Saturday 10 July 2010

Gibraltar

In the news today is a story about the visit of Princess Anne to Gibraltar, a British colony. The Spanish are not happy. The Telegraph reports thus:

Jose Carracao, a Socialist senator who sits on the foreign affairs commission in the Spanish parliament’s upper house, said: “This visit is annoying and is bound to prove controversial in a territory of doubtful sovereignty.”

I visited Gibraltar in May 2006. I felt proud to be British. Oh I know in saying this it will annoy some. Personally, I find being British something to be proud of but I know how much this upsets others. I have never understood this. If a Frenchman is proud of France and says so, does it upset me? No, it doesn’t.

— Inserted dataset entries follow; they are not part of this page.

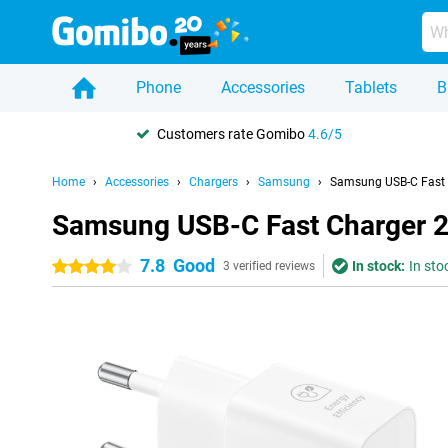
Phone
Accessories
Tablets
B
Customers rate Gomibo
4.6/5
Home
Accessories
Chargers
Samsung
Samsung USB-C Fast
Samsung USB-C Fast Charger 
7.8
Good
In stock:
In sto
4 stars
3 verified reviews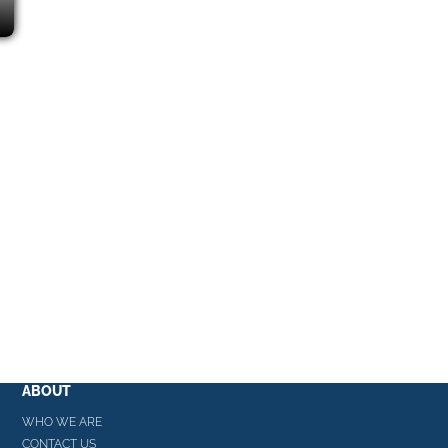
ABOUT
WHO WE ARE
CONTACT US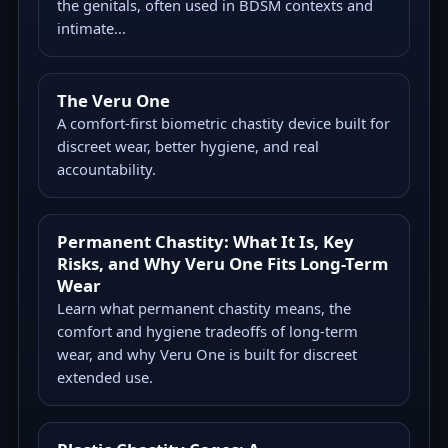
the genitals, often used in BDSM contexts and
intimate...
The Veru One
A comfort-first biometric chastity device built for
discreet wear, better hygiene, and real
accountability.
Permanent Chastity: What It Is, Key
Risks, and Why Veru One Fits Long-Term
Wear
Learn what permanent chastity means, the
comfort and hygiene tradeoffs of long-term
wear, and why Veru One is built for discreet
extended use.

Anyway, it felt good to be walking down a main high street flanked by British pubs, Union Jacks, Ice cream, English accents, Marks and Spencer, Red Telephone boxes and, British Policeman out in shirt sleeves. The weather, however, was probably the essential difference between colony and country.

New Labour politicians might have wrecked my own country but even they have not yet had much of a chance to ruin Gibraltar.

The Rock itself is huge. Although, Gibraltar in area is really quite small. A mile or two from tip to toe. Its history, however, is much longer. Three hundred years of British rule despite many attacks by French or Spanish armies.

More recently, Gibraltar has been of immense strategic importance as a naval base and gateway between the Atlantic Ocean and The Meditteranean Sea especially during WW2 when the Nazi U-boat fleet threatened Allied shipping.

The Gibraltan people wish to remain British. Apparently, 99% voted to remain British in a referendum only a few years ago. The people decided they did not want to become Spanish. They prefer being British.